◆ **YOUR GOAL**: What you need to produce is the complete listing, repeated exactly.

◆ **SOURCE DATA**:
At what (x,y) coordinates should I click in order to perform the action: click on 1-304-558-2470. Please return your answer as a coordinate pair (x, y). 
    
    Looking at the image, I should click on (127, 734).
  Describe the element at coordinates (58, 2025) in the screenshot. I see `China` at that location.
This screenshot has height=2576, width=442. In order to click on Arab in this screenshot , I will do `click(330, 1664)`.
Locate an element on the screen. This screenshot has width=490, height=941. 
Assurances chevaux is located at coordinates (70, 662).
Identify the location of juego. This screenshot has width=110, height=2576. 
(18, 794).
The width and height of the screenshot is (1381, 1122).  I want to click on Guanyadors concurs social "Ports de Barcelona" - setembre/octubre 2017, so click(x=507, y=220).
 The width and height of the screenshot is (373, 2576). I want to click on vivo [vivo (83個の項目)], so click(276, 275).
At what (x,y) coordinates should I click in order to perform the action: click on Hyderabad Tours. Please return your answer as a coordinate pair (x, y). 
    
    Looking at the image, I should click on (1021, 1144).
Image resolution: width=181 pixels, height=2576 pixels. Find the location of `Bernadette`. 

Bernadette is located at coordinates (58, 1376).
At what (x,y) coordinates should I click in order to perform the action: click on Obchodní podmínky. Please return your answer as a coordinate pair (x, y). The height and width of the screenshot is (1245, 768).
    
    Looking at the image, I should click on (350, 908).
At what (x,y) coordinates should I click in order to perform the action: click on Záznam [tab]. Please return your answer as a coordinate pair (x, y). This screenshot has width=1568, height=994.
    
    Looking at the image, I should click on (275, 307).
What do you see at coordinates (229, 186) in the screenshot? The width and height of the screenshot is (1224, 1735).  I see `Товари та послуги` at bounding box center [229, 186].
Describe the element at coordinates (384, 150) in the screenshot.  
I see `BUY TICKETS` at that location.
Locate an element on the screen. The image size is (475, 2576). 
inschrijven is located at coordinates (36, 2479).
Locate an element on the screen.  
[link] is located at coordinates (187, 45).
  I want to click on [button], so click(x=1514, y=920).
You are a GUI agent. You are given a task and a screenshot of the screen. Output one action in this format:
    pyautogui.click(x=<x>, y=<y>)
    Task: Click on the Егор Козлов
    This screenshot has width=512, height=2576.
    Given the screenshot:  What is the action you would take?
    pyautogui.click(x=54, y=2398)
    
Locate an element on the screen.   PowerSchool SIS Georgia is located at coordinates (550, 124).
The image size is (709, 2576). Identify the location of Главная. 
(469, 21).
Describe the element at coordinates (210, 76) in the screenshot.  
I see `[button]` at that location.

◆ **SOLUTION**:
At what (x,y) coordinates should I click in order to perform the action: click on 1-304-558-2470. Please return your answer as a coordinate pair (x, y). 
    
    Looking at the image, I should click on (127, 734).
  Describe the element at coordinates (58, 2025) in the screenshot. I see `China` at that location.
This screenshot has height=2576, width=442. In order to click on Arab in this screenshot , I will do `click(330, 1664)`.
Locate an element on the screen. This screenshot has width=490, height=941. 
Assurances chevaux is located at coordinates (70, 662).
Identify the location of juego. This screenshot has width=110, height=2576. 
(18, 794).
The width and height of the screenshot is (1381, 1122).  I want to click on Guanyadors concurs social "Ports de Barcelona" - setembre/octubre 2017, so click(x=507, y=220).
 The width and height of the screenshot is (373, 2576). I want to click on vivo [vivo (83個の項目)], so click(276, 275).
At what (x,y) coordinates should I click in order to perform the action: click on Hyderabad Tours. Please return your answer as a coordinate pair (x, y). 
    
    Looking at the image, I should click on (1021, 1144).
Image resolution: width=181 pixels, height=2576 pixels. Find the location of `Bernadette`. 

Bernadette is located at coordinates (58, 1376).
At what (x,y) coordinates should I click in order to perform the action: click on Obchodní podmínky. Please return your answer as a coordinate pair (x, y). The height and width of the screenshot is (1245, 768).
    
    Looking at the image, I should click on (350, 908).
At what (x,y) coordinates should I click in order to perform the action: click on Záznam [tab]. Please return your answer as a coordinate pair (x, y). This screenshot has width=1568, height=994.
    
    Looking at the image, I should click on (275, 307).
What do you see at coordinates (229, 186) in the screenshot? The width and height of the screenshot is (1224, 1735).  I see `Товари та послуги` at bounding box center [229, 186].
Describe the element at coordinates (384, 150) in the screenshot.  
I see `BUY TICKETS` at that location.
Locate an element on the screen. The image size is (475, 2576). 
inschrijven is located at coordinates (36, 2479).
Locate an element on the screen.  
[link] is located at coordinates (187, 45).
  I want to click on [button], so click(x=1514, y=920).
You are a GUI agent. You are given a task and a screenshot of the screen. Output one action in this format:
    pyautogui.click(x=<x>, y=<y>)
    Task: Click on the Егор Козлов
    This screenshot has width=512, height=2576.
    Given the screenshot:  What is the action you would take?
    pyautogui.click(x=54, y=2398)
    
Locate an element on the screen.   PowerSchool SIS Georgia is located at coordinates (550, 124).
The image size is (709, 2576). Identify the location of Главная. 
(469, 21).
Describe the element at coordinates (210, 76) in the screenshot.  
I see `[button]` at that location.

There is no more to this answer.